== Description of the task ==
Without changing a word, copy every line of the listing below and leave out the images.

== Input records ==
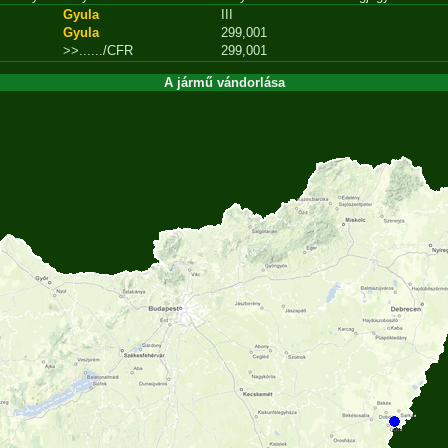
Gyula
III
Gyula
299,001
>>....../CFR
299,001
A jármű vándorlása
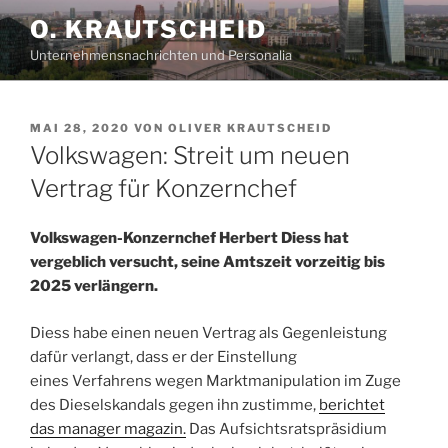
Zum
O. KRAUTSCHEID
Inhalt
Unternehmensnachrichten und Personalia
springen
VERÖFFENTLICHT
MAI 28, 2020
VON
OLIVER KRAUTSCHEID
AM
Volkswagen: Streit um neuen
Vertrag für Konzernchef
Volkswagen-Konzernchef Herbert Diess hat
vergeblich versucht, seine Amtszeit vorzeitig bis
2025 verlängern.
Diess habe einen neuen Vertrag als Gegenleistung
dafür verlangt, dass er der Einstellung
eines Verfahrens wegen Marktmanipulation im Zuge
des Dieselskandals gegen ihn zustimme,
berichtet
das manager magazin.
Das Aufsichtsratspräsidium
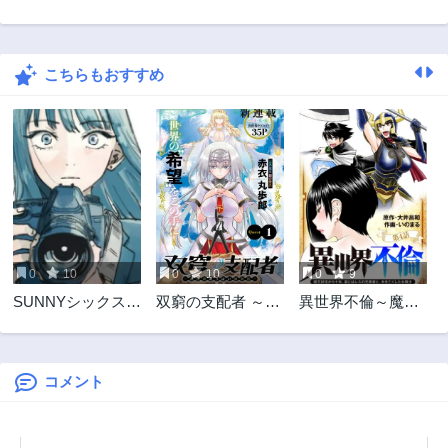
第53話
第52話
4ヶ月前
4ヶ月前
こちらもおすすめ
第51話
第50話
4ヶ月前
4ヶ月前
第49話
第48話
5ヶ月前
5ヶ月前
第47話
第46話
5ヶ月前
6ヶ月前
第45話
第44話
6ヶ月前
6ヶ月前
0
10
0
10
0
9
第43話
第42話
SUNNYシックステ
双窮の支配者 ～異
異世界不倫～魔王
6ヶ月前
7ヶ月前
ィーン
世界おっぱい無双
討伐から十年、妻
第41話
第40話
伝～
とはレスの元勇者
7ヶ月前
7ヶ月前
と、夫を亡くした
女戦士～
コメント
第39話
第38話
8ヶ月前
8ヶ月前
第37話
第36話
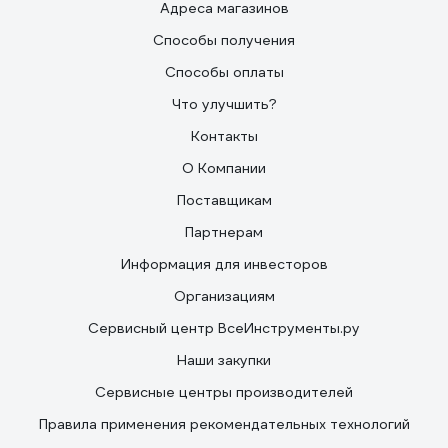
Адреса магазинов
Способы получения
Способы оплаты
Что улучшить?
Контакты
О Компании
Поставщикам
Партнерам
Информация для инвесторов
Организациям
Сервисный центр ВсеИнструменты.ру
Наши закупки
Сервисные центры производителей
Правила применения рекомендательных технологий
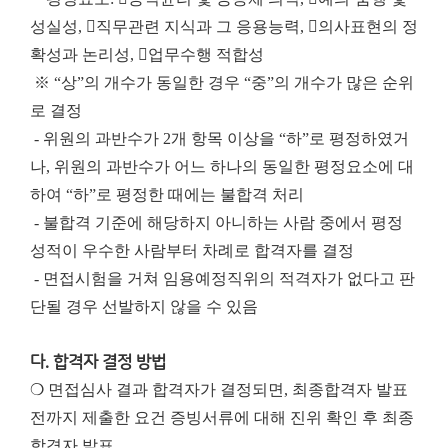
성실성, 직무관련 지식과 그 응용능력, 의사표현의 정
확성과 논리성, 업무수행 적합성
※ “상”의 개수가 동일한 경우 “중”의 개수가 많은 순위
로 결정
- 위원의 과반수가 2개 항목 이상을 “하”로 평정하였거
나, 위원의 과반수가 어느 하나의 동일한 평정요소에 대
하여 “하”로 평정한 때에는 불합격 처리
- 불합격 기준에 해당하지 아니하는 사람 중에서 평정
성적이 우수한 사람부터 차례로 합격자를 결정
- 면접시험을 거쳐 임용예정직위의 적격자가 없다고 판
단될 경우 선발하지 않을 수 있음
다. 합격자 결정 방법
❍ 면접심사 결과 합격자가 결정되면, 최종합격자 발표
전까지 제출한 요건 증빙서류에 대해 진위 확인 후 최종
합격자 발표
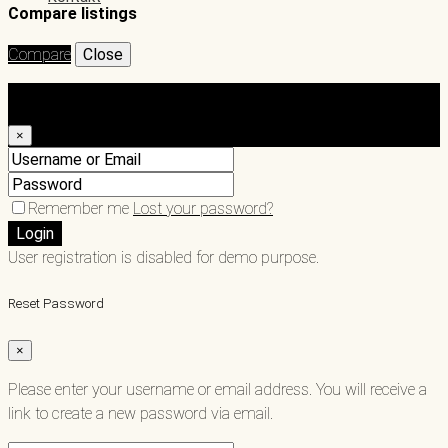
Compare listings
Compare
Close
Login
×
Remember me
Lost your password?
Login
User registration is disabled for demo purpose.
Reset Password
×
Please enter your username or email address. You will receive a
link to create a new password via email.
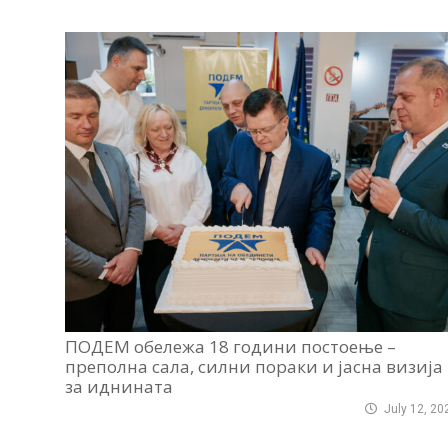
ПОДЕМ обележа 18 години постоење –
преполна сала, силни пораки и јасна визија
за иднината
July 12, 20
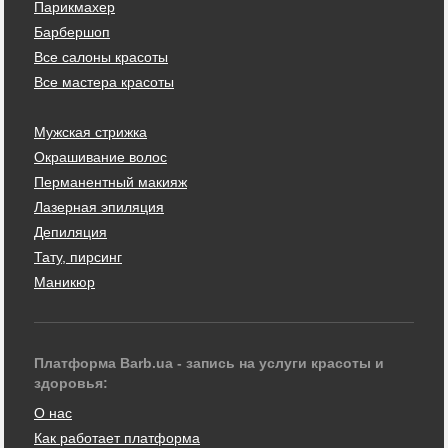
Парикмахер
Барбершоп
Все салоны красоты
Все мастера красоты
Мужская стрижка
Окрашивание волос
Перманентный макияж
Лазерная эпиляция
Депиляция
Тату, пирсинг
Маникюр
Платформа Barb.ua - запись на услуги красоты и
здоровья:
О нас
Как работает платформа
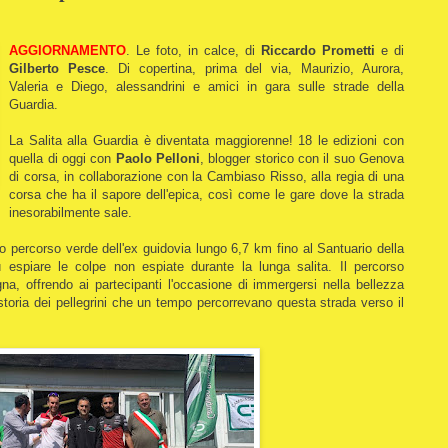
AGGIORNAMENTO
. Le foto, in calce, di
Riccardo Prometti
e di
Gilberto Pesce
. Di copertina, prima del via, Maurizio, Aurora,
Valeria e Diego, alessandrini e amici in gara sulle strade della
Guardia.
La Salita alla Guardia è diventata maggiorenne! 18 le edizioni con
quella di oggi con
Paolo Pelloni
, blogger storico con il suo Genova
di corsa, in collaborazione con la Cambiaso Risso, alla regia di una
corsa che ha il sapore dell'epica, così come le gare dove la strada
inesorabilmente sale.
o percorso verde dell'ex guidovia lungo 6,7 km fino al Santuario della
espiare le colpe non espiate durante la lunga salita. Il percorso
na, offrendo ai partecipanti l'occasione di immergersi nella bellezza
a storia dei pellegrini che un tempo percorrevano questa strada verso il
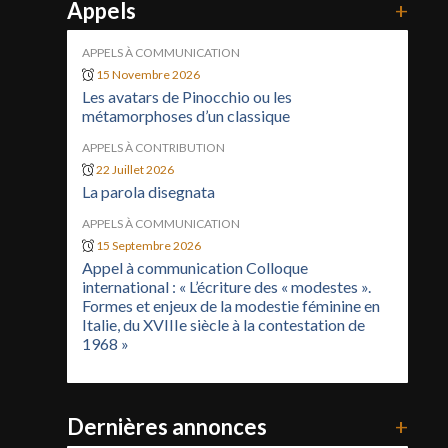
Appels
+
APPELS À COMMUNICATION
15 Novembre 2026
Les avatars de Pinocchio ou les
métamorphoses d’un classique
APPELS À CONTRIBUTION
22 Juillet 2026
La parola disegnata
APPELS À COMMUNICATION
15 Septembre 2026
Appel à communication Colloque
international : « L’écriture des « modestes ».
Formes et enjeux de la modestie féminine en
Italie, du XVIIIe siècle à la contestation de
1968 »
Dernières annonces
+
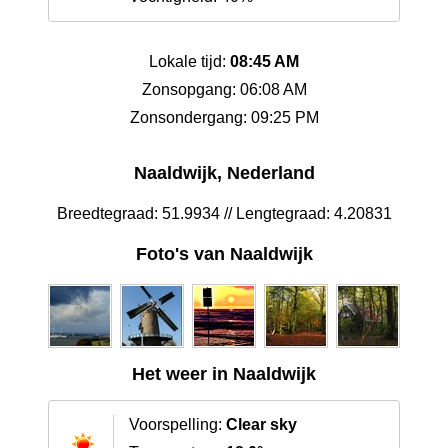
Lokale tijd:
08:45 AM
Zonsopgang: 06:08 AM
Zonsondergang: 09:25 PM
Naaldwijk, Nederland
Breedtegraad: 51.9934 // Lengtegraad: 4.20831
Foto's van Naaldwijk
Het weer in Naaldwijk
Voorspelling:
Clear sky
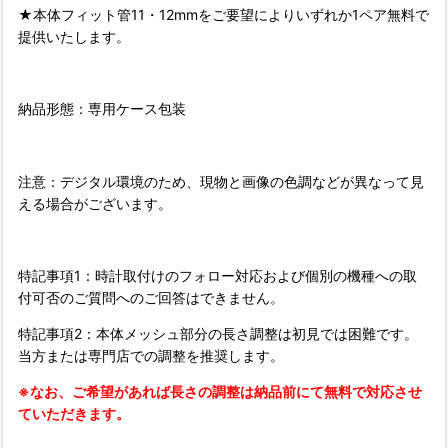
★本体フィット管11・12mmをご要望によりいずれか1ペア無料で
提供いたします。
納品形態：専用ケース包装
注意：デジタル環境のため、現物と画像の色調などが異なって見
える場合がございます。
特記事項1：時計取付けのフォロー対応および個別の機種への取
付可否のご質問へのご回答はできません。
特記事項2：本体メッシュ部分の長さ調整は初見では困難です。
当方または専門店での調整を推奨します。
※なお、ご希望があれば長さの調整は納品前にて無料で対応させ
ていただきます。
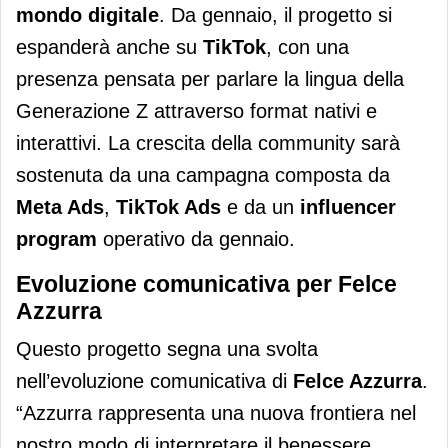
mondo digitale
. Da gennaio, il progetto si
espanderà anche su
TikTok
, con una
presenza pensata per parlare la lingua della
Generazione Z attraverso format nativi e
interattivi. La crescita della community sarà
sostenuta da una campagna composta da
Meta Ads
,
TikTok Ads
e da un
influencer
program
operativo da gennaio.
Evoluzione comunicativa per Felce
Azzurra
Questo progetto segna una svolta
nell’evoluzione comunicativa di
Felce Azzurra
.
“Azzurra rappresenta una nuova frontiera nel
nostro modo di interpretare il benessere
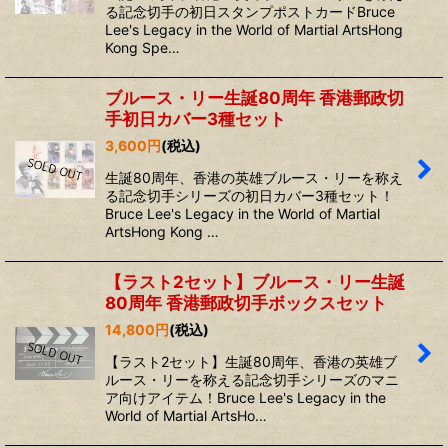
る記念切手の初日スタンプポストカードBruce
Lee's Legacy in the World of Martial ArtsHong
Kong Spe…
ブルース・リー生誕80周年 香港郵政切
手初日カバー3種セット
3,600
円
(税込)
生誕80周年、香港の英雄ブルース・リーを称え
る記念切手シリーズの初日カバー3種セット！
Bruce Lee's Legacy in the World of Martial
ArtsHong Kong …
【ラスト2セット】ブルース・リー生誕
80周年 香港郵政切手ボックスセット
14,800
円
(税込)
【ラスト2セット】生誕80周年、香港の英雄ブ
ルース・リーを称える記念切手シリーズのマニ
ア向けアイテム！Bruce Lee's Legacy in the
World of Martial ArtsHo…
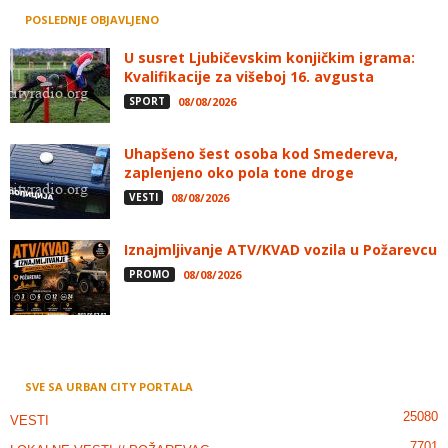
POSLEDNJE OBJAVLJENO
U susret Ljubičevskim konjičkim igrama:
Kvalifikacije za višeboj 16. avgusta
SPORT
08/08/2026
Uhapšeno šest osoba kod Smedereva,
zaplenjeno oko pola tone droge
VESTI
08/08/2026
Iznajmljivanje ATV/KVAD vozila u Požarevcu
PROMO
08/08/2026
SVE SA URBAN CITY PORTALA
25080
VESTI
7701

== Exercise output ==
Gyula
III
Gyula
299,001
>>....../CFR
299,001
A jármű vándorlása
Zum
O. KRAUTSCHEID
Inhalt
Unternehmensnachrichten und Personalia
springen
VERÖFFENTLICHT
MAI 28, 2020
VON
OLIVER KRAUTSCHEID
AM
Volkswagen: Streit um neuen
Vertrag für Konzernchef
Volkswagen-Konzernchef Herbert Diess hat
vergeblich versucht, seine Amtszeit vorzeitig bis
2025 verlängern.
Diess habe einen neuen Vertrag als Gegenleistung
dafür verlangt, dass er der Einstellung
eines Verfahrens wegen Marktmanipulation im Zuge
des Dieselskandals gegen ihn zustimme,
berichtet
das manager magazin.
Das Aufsichtsratspräsidium
第53話
第52話
4ヶ月前
4ヶ月前
こちらもおすすめ
第51話
第50話
4ヶ月前
4ヶ月前
第49話
第48話
5ヶ月前
5ヶ月前
第47話
第46話
5ヶ月前
6ヶ月前
第45話
第44話
6ヶ月前
6ヶ月前
0
10
0
10
0
9
第43話
第42話
SUNNYシックステ
双窮の支配者 ～異
異世界不倫～魔王
6ヶ月前
7ヶ月前
ィーン
世界おっぱい無双
討伐から十年、妻
第41話
第40話
伝～
とはレスの元勇者
7ヶ月前
7ヶ月前
と、夫を亡くした
女戦士～
コメント
第39話
第38話
8ヶ月前
8ヶ月前
第37話
第36話
Адреса магазинов
Способы получения
Способы оплаты
Что улучшить?
Контакты
О Компании
Поставщикам
Партнерам
Информация для инвесторов
Организациям
Сервисный центр ВсеИнструменты.ру
Наши закупки
Сервисные центры производителей
Правила применения рекомендательных технологий
성실성, 직무관련 지식과 그 응용능력, 의사표현의 정
확성과 논리성, 업무수행 적합성
※ “상”의 개수가 동일한 경우 “중”의 개수가 많은 순위
로 결정
- 위원의 과반수가 2개 항목 이상을 “하”로 평정하였거
나, 위원의 과반수가 어느 하나의 동일한 평정요소에 대
하여 “하”로 평정한 때에는 불합격 처리
- 불합격 기준에 해당하지 아니하는 사람 중에서 평정
성적이 우수한 사람부터 차례로 합격자를 결정
- 면접시험을 거쳐 임용예정직위의 적격자가 없다고 판
단될 경우 선발하지 않을 수 있음
다. 합격자 결정 방법
❍ 면접심사 결과 합격자가 결정되면, 최종합격자 발표
전까지 제출한 요건 증빙서류에 대해 진위 확인 후 최종
합격자 발표
Compare listings
Compare
Close
Login
×
Remember me
Lost your password?
Login
User registration is disabled for demo purpose.
Reset Password
×
Please enter your username or email address. You will receive a
link to create a new password via email.
ПОДЕМ обележа 18 години постоење –
преполна сала, силни пораки и јасна визија
за иднината
July 12, 20
Парикмахер
Барбершоп
Все салоны красоты
Все мастера красоты
Мужская стрижка
Окрашивание волос
Перманентный макияж
Лазерная эпиляция
Депиляция
Тату, пирсинг
Маникюр
Платформа Barb.ua - запись на услуги красоты и
здоровья:
О нас
Как работает платформа
AGGIORNAMENTO
. Le foto, in calce, di
Riccardo Prometti
e di
Gilberto Pesce
. Di copertina, prima del via, Maurizio, Aurora,
Valeria e Diego, alessandrini e amici in gara sulle strade della
Guardia.
La Salita alla Guardia è diventata maggiorenne! 18 le edizioni con
quella di oggi con
Paolo Pelloni
, blogger storico con il suo Genova
di corsa, in collaborazione con la Cambiaso Risso, alla regia di una
corsa che ha il sapore dell'epica, così come le gare dove la strada
inesorabilmente sale.
o percorso verde dell'ex guidovia lungo 6,7 km fino al Santuario della
espiare le colpe non espiate durante la lunga salita. Il percorso
na, offrendo ai partecipanti l'occasione di immergersi nella bellezza
a storia dei pellegrini che un tempo percorrevano questa strada verso il
Appels
+
APPELS À COMMUNICATION
15 Novembre 2026
Les avatars de Pinocchio ou les
métamorphoses d’un classique
APPELS À CONTRIBUTION
22 Juillet 2026
La parola disegnata
APPELS À COMMUNICATION
15 Septembre 2026
Appel à communication Colloque
international : « L’écriture des « modestes ».
Formes et enjeux de la modestie féminine en
Italie, du XVIIIe siècle à la contestation de
1968 »
Dernières annonces
+
Lokale tijd:
08:45 AM
Zonsopgang: 06:08 AM
Zonsondergang: 09:25 PM
Naaldwijk, Nederland
Breedtegraad: 51.9934 // Lengtegraad: 4.20831
Foto's van Naaldwijk
Het weer in Naaldwijk
Voorspelling:
Clear sky
★本体フィット管11・12mmをご要望によりいずれか1ペア無料で
提供いたします。
納品形態：専用ケース包装
注意：デジタル環境のため、現物と画像の色調などが異なって見
える場合がございます。
特記事項1：時計取付けのフォロー対応および個別の機種への取
付可否のご質問へのご回答はできません。
特記事項2：本体メッシュ部分の長さ調整は初見では困難です。
当方または専門店での調整を推奨します。
※なお、ご希望があれば長さの調整は納品前にて無料で対応させ
ていただきます。
mondo digitale
. Da gennaio, il progetto si
espanderà anche su
TikTok
, con una
presenza pensata per parlare la lingua della
Generazione Z attraverso format nativi e
interattivi. La crescita della community sarà
sostenuta da una campagna composta da
Meta Ads
,
TikTok Ads
e da un
influencer
program
operativo da gennaio.
Evoluzione comunicativa per Felce
Azzurra
Questo progetto segna una svolta
nell’evoluzione comunicativa di
Felce Azzurra
.
“Azzurra rappresenta una nuova frontiera nel
nostro modo di interpretare il benessere
る記念切手の初日スタンプポストカードBruce
Lee's Legacy in the World of Martial ArtsHong
Kong Spe…
ブルース・リー生誕80周年 香港郵政切
手初日カバー3種セット
3,600
円
(税込)
生誕80周年、香港の英雄ブルース・リーを称え
る記念切手シリーズの初日カバー3種セット！
Bruce Lee's Legacy in the World of Martial
ArtsHong Kong …
【ラスト2セット】ブルース・リー生誕
80周年 香港郵政切手ボックスセット
14,800
円
(税込)
【ラスト2セット】生誕80周年、香港の英雄ブ
ルース・リーを称える記念切手シリーズのマニ
ア向けアイテム！Bruce Lee's Legacy in the
World of Martial ArtsHo…
POSLEDNJE OBJAVLJENO
U susret Ljubičevskim konjičkim igrama:
Kvalifikacije za višeboj 16. avgusta
SPORT
08/08/2026
Uhapšeno šest osoba kod Smedereva,
zaplenjeno oko pola tone droge
VESTI
08/08/2026
Iznajmljivanje ATV/KVAD vozila u Požarevcu
PROMO
08/08/2026
SVE SA URBAN CITY PORTALA
25080
VESTI
7701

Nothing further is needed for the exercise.